Дядя Петя. Очень высокий, очень стройный, аристократического вида, с манерами милостивого феодала. Милостивый и по существу. Он был инженер, был долго начальником депо, начальником участка на железной дороге, и рабочие всегда находили в нем заступника и блюстителя их интересов. Никогда ни о ком не говорил худо. Был снисходителен к людским слабостям, начиная с своих собственных. Главной слабостью его были женщины. Своей красавице жене, тетке, он начал изменять чуть ли не на второй год свадьбы. К женщинам относился как страстный охотник к дичи. Не мог пропустить ни одной, попавшей в поле его зрения. Связи его были мимолетны, расставания почему-то мирны. И по-своему он остался верен первому и единственному чувству – любви к своей жене. Она дала ему свободу для романов, когда ей не было тридцати лет, но отстранила его от супружеского ложа, оставаясь до конца жизни хозяйкой в его доме и преданным другом. Безбрачное состояние было для нее естественно.

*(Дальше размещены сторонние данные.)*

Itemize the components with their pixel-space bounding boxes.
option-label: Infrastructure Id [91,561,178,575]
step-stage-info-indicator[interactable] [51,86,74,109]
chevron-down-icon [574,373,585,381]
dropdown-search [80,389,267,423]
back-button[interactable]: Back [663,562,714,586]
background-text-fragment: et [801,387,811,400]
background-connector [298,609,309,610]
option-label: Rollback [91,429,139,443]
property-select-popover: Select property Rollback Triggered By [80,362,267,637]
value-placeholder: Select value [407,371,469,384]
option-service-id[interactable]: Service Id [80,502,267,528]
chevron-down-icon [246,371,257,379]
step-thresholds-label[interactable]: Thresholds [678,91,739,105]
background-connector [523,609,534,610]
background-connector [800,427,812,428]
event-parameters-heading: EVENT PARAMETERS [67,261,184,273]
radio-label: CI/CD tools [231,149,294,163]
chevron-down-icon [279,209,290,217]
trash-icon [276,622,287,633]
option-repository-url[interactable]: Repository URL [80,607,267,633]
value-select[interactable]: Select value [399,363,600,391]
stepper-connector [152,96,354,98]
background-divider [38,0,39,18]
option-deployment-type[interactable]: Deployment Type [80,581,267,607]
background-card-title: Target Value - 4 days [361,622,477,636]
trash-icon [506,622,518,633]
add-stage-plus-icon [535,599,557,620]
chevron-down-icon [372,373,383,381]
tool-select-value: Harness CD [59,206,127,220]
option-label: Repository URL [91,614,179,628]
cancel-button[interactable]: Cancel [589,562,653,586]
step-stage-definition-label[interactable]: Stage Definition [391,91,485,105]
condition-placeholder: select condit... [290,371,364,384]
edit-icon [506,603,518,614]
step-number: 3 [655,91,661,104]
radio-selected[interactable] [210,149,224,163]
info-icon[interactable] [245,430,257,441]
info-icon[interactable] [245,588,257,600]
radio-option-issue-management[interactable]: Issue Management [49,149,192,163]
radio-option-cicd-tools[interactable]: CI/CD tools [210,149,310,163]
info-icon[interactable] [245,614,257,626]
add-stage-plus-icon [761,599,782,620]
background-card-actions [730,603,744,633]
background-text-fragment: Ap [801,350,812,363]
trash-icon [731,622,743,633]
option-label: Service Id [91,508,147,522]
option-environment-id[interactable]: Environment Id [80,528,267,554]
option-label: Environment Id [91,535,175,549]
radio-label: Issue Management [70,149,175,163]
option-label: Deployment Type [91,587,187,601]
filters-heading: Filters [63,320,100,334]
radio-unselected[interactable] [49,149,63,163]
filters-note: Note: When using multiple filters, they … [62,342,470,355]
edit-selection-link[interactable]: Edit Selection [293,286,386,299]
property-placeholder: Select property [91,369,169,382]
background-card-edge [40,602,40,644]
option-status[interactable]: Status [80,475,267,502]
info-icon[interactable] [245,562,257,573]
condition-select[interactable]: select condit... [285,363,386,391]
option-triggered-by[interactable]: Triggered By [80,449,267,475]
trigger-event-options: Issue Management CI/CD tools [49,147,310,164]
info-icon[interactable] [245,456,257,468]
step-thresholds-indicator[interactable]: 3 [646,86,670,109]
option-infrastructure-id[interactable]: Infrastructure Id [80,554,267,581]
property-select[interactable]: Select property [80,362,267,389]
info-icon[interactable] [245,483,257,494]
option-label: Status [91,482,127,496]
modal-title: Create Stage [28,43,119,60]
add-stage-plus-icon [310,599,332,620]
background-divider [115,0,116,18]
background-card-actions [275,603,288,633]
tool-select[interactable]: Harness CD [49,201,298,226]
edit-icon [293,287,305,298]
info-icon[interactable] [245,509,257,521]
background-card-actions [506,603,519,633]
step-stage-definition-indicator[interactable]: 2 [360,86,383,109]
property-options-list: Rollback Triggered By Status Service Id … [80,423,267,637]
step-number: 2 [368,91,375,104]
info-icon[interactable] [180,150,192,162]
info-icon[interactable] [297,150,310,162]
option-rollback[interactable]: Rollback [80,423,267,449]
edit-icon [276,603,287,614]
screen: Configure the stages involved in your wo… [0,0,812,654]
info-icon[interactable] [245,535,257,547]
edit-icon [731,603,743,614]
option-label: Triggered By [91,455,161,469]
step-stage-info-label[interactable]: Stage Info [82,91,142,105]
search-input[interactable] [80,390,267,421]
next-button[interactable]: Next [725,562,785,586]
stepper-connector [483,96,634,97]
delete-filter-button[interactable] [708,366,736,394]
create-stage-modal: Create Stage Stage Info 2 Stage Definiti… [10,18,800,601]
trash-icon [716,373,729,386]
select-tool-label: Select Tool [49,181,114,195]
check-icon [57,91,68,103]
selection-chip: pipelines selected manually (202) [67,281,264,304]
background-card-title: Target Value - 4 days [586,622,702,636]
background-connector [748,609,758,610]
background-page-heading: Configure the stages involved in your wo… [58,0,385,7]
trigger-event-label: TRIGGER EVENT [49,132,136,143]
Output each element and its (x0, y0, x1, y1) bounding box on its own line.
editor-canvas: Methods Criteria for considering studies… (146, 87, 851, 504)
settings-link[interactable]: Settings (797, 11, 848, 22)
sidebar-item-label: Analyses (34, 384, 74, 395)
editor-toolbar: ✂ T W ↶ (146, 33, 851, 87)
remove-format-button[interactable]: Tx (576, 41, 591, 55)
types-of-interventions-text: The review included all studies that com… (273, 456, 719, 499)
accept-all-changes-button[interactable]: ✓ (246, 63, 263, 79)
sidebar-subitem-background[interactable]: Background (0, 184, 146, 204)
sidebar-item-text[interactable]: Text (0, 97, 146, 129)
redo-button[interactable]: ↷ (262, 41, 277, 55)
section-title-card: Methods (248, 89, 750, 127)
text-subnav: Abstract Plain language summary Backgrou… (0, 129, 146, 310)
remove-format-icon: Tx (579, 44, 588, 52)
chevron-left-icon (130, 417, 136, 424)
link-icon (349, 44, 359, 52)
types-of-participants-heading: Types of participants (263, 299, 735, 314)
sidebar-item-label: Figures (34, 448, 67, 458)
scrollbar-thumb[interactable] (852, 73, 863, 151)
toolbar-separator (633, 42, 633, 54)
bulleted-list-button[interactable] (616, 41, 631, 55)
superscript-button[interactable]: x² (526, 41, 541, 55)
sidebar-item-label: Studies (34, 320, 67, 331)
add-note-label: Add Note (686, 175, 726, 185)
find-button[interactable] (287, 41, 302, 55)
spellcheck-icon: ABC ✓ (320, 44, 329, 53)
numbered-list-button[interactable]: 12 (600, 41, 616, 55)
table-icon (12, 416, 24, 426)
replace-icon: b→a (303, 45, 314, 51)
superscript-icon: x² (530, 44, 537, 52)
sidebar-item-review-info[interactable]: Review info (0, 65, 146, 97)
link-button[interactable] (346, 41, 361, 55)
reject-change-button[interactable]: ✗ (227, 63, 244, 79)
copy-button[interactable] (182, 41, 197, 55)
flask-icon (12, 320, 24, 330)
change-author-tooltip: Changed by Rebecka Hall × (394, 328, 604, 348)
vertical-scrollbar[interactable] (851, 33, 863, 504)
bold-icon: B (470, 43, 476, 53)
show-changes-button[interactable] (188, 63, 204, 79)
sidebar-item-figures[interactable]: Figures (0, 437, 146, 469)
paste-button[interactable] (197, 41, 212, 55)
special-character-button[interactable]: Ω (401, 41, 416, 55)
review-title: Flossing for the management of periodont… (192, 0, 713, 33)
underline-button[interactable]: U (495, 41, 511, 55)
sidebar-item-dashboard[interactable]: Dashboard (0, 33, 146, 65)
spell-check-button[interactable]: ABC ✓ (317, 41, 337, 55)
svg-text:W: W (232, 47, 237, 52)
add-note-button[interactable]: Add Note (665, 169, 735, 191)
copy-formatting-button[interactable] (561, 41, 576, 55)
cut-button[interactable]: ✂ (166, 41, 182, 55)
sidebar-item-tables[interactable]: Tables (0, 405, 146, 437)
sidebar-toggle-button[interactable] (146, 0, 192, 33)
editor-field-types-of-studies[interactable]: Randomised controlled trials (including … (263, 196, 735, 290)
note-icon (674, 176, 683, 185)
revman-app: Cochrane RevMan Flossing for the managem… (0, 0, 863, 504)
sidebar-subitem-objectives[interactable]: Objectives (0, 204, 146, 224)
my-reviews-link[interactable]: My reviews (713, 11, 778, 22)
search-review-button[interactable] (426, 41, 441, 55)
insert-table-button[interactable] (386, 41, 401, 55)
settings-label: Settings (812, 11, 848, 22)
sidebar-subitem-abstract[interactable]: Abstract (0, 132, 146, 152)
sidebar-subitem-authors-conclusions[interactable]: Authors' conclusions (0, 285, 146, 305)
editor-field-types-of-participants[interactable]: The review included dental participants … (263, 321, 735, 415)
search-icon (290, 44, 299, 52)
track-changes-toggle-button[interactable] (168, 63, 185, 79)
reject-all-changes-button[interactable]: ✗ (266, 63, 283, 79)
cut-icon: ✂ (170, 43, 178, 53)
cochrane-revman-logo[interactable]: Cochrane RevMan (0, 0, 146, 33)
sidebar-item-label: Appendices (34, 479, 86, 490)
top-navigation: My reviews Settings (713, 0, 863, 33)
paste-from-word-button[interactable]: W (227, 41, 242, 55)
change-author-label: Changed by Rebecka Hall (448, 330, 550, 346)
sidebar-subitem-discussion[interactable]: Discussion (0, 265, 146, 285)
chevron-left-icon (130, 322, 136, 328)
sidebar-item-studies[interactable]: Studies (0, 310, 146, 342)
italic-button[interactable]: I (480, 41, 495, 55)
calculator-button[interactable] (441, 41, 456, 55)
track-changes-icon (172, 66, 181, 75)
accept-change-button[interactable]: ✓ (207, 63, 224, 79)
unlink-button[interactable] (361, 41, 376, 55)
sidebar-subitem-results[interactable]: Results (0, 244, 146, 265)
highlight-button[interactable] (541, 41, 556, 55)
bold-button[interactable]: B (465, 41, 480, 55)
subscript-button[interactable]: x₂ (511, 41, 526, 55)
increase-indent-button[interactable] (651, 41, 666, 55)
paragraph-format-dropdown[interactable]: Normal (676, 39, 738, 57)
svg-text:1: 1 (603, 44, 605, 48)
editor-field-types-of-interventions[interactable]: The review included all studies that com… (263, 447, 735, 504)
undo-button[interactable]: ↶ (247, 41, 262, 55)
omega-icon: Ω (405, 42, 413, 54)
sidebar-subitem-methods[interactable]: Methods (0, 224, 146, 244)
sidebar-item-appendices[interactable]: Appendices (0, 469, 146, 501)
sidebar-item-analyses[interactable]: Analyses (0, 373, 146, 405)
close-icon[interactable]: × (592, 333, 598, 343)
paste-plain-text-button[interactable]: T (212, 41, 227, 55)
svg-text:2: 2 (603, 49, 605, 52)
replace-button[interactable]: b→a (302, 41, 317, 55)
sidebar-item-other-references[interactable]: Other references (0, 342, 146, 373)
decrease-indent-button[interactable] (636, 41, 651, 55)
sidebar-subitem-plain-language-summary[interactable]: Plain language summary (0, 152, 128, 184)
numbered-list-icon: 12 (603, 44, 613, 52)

“Дядя Саша” не был похож на “дядю Петю”. Приземистый, кудрявый, с выпуклыми бледно-голубыми глазами, с круглыми щеками, с круглым между пушистыми бакенбардами подбородком, с круглым носом, он был весь погружен в интересы наживы. Как это бывало в разночинских семьях, детей воспитывали неровно. Из шести двое братьев моей матери получили высшее образование – Петр и Михаил, умерший 22-х лет. Один – Сергей – среднее, двое умерли маленькими, а старший, Александр, побыл года два в каком-то коммерческом училище, потом работал у часовщика, потом помогал отцу в конторе дилижансов. Как он ухитрился нажить каменный двухэтажный дом в Киеве – его тайна. Потом он продал его и купил на ст<анции> Грязи трактир с бильярдом. Женат он был на прислуге своей матери и очень нежно к ней относился, хотя она была пьяница, неряха, страдала анекдотической скупостью и даже изменяла ему. Он звал ее всегда “душка”, “Дунечка” и был у нее под башмаком.
В детстве по праздничным дням мать посылала нас на поклон к дяде, и тетя Дуня пекла для нас особые миниатюрные пирожки “с пашанцом”, для того чтобы не угощать воскресной кулебякой. Дядя относился к нам благосклонно, ценя и жалея единственную оставшуюся в живых сестру Варю, нашу мать. Уехав из Киева, он сделал ее управляющим своего дома и отвел бесплатно для жилья часть флигеля. Когда я стала подрастать, он дарил мне перчатки, зонтики, рубли и даже трехрублевые бумажки – в руку, как доктору, тайно от мучимой скупостью Душки. Мать мою он всегда звал “сестра”, и она его всегда “брат”.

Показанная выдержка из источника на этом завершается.